EXERCISE DESCRIPTION - Find how many lines of the records below contain the word "poder" and write that number by itself.

----- RECORDS PROVIDED -----

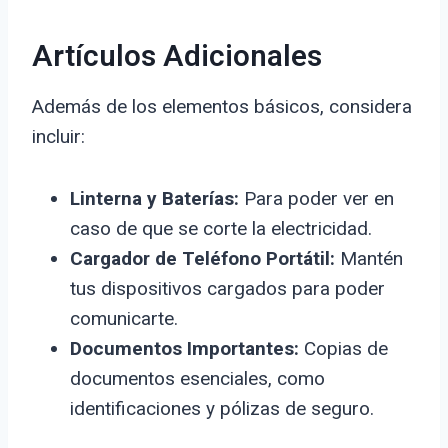
Artículos Adicionales
Además de los elementos básicos, considera
incluir:
Linterna y Baterías:
Para poder ver en
caso de que se corte la electricidad.
Cargador de Teléfono Portátil:
Mantén
tus dispositivos cargados para poder
comunicarte.
Documentos Importantes:
Copias de
documentos esenciales, como
identificaciones y pólizas de seguro.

-----

ANSWER FOR THE TASK - 2